**Exercise prompt**.
Each record must be written out again exactly. Skip any picture it contains.

**Information**.
------

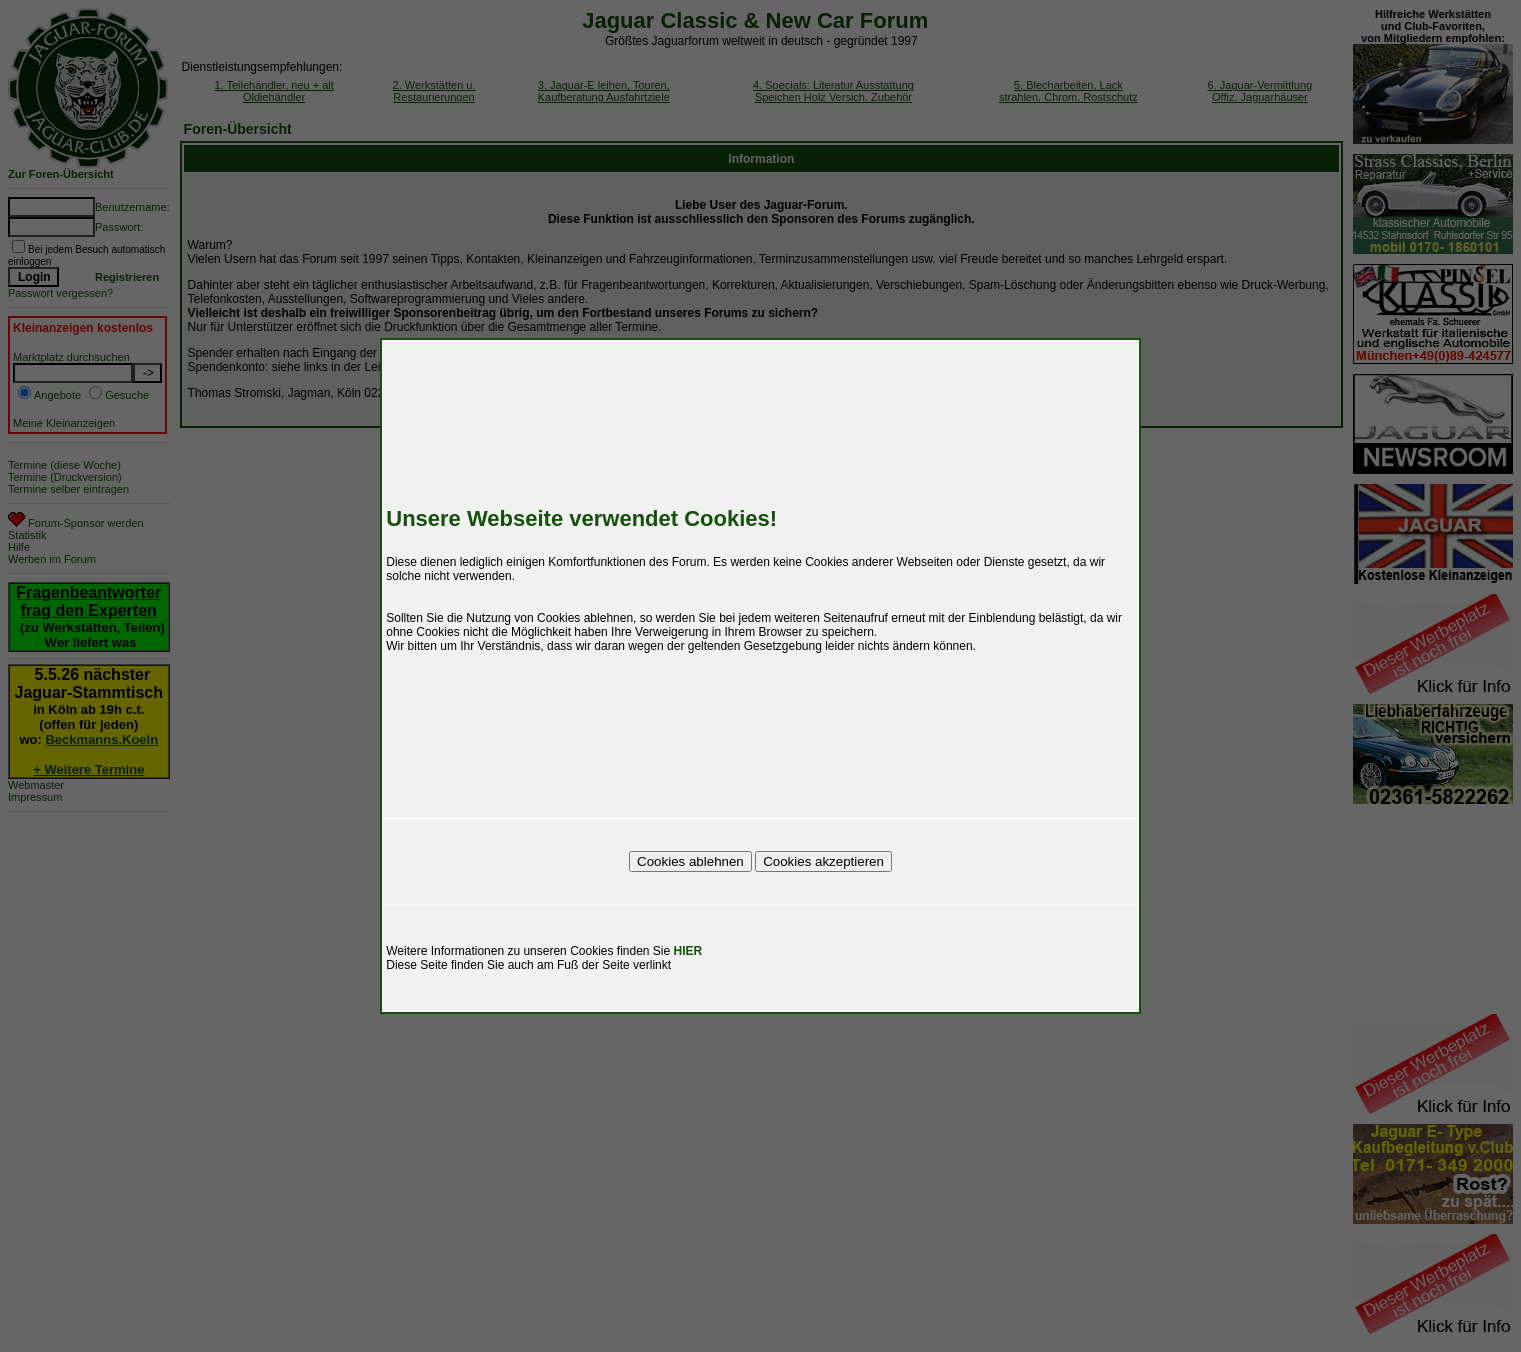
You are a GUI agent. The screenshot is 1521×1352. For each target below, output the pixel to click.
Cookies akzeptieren (823, 861)
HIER (688, 951)
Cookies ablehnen (690, 861)
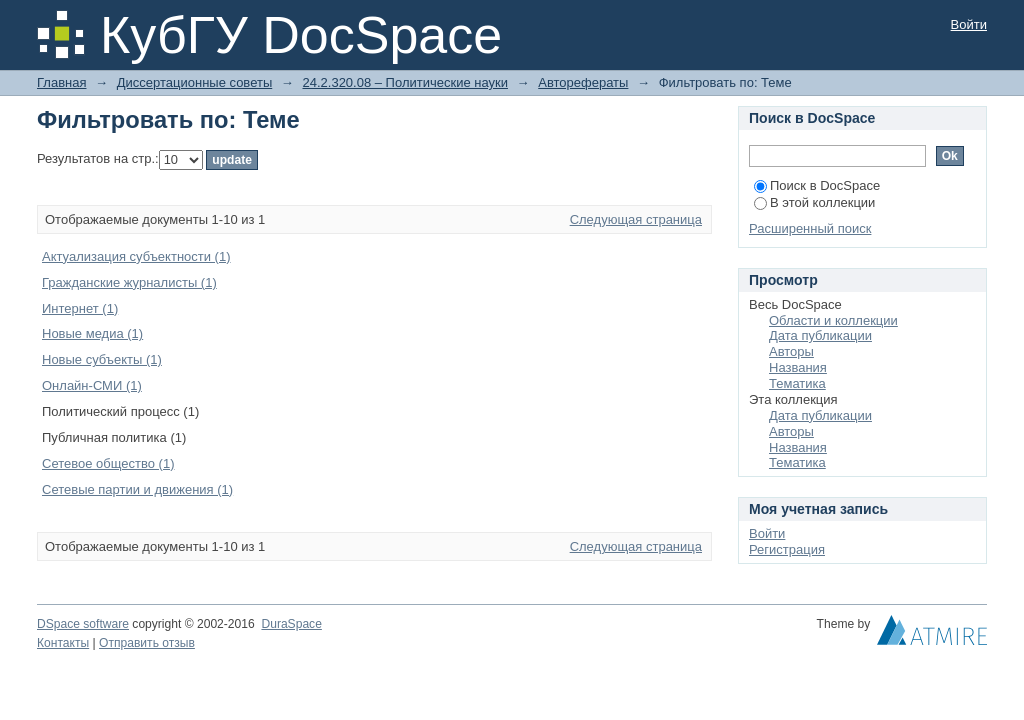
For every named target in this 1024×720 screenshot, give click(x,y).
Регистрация (787, 549)
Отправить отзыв (147, 643)
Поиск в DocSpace (817, 185)
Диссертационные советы (195, 82)
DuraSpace (291, 624)
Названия (798, 367)
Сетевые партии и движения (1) (137, 489)
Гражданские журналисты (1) (129, 282)
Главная (61, 82)
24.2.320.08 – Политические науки (405, 82)
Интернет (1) (80, 308)
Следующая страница (636, 219)
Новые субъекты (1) (102, 359)
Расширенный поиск (810, 228)
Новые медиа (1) (92, 333)
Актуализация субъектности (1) (136, 256)
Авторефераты (583, 82)
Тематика (797, 383)
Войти (969, 24)
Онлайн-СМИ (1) (92, 385)
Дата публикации (820, 335)
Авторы (791, 351)
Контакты (63, 643)
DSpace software (83, 624)
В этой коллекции (814, 202)
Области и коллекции (833, 320)
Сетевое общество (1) (108, 463)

------

**Written response**.
You are a GUI agent. The screenshot is 1521×1352. For each target below, output the pixel to click.
Cookies akzeptieren (823, 861)
HIER (688, 951)
Cookies ablehnen (690, 861)
For every named target in this 1024×720 screenshot, give click(x,y).
Регистрация (787, 549)
Отправить отзыв (147, 643)
Поиск в DocSpace (817, 185)
Диссертационные советы (195, 82)
DuraSpace (291, 624)
Названия (798, 367)
Сетевые партии и движения (1) (137, 489)
Гражданские журналисты (1) (129, 282)
Главная (61, 82)
24.2.320.08 – Политические науки (405, 82)
Интернет (1) (80, 308)
Следующая страница (636, 219)
Новые субъекты (1) (102, 359)
Расширенный поиск (810, 228)
Новые медиа (1) (92, 333)
Актуализация субъектности (1) (136, 256)
Авторефераты (583, 82)
Тематика (797, 383)
Войти (969, 24)
Онлайн-СМИ (1) (92, 385)
Дата публикации (820, 335)
Авторы (791, 351)
Контакты (63, 643)
DSpace software (83, 624)
В этой коллекции (814, 202)
Области и коллекции (833, 320)
Сетевое общество (1) (108, 463)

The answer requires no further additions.